I think there’s a similar example with NLL, even without any unsafe code, where you can have a pair of simultaneously-live lifetimes, that, depending on a branch destination, it is both possible that the first lifetime ends first, that both lifetimes are equal, and that the second lifetime ends first.

That means it is impossible to compare lifetimes at runtime - you could write a “self-referential case” where if you dispatch such that the lifetimes are equal, they will end up as unequal, and vice versa. With associated types being specializable, the way from there to transmute is pretty short.


They’re not at the moment, and part of the thread is exactly about suggestion to change that for 'static lifetime.

I’d say this example should be fine and just not using specialisation at all - specialisation is meant purely as optimisation, and can be just omitted for complex examples like you presented while still used for explicitly static values.

I might be wrong, but it seems most of the counterarguments are about complexity of specialisation between any two arbitrary lifetimes - which is indeed hard if not impossible to do - but it still seems that specialising for explicit 'static lifetime should be quite possible and useful.

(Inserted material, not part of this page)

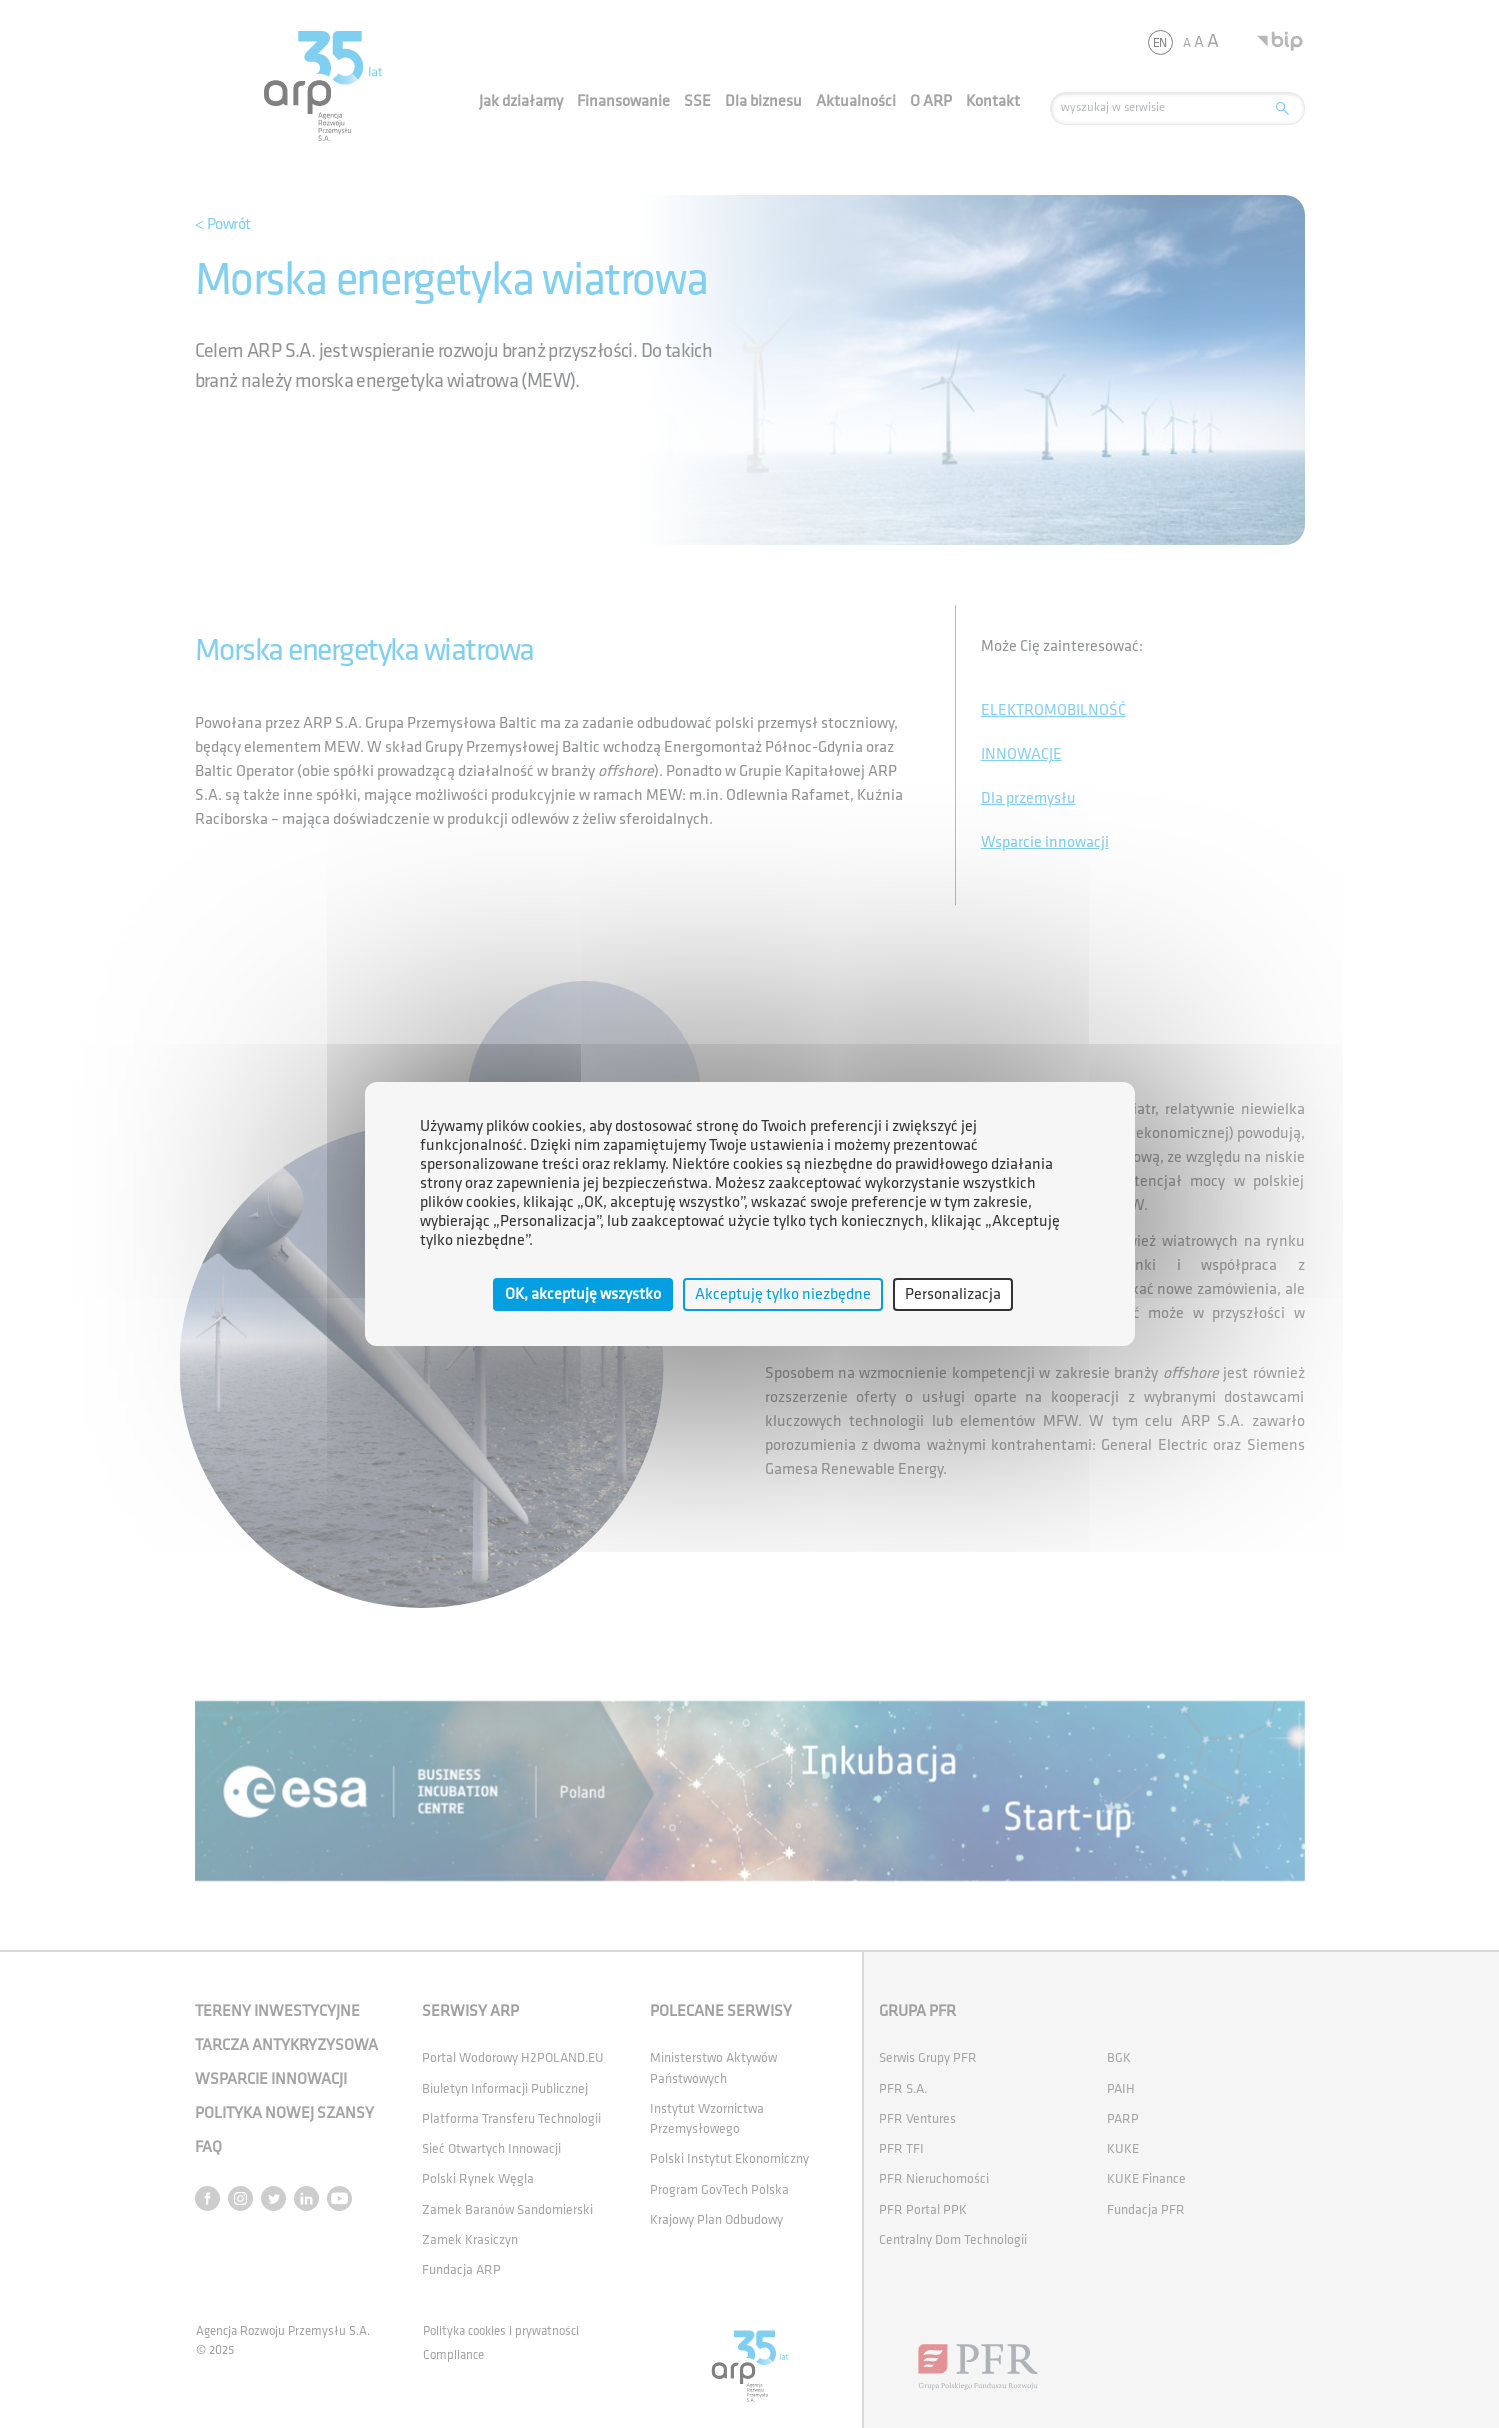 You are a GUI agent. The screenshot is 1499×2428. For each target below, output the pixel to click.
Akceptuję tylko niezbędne (783, 1294)
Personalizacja (953, 1294)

One thing I’m not clear on from the blog post is whether the exception to ‘always applicable’ for specialization predicates (“the exception”) would apply when determining whether a specialization predicate impl itself is valid. Consider:

impl<T> UnconditionalSeek for S<T> where T: UnconditionalSeek { ... }

Does this impl satisfy ‘always applicable’ for the purposes of a implementing a specialization predicate? It does if we’re allowed to ignore the specialization predicate on T in accordance with the exception, but the impl certainly doesn’t apply unconditionally. The reason I’m unsure—aside from the language around the impl being “unconditional”—is because of the parenthetical in:

every one of their impls must be always applicable (our original predicate)

This could be read to imply that specialization predicate impls have to be ‘always applicable’ based on the original version of ‘always applicable’ that existed prior to the introduction of the exception.

It seems as though the version of ‘always applicable’ that includes the exception would be sufficient to make specialization predicates themselves sound, since it still prevents specialization based on lifetimes/type equality. I don’t know if there’s a broader reason why this wouldn’t work though, such as an interaction with associated types.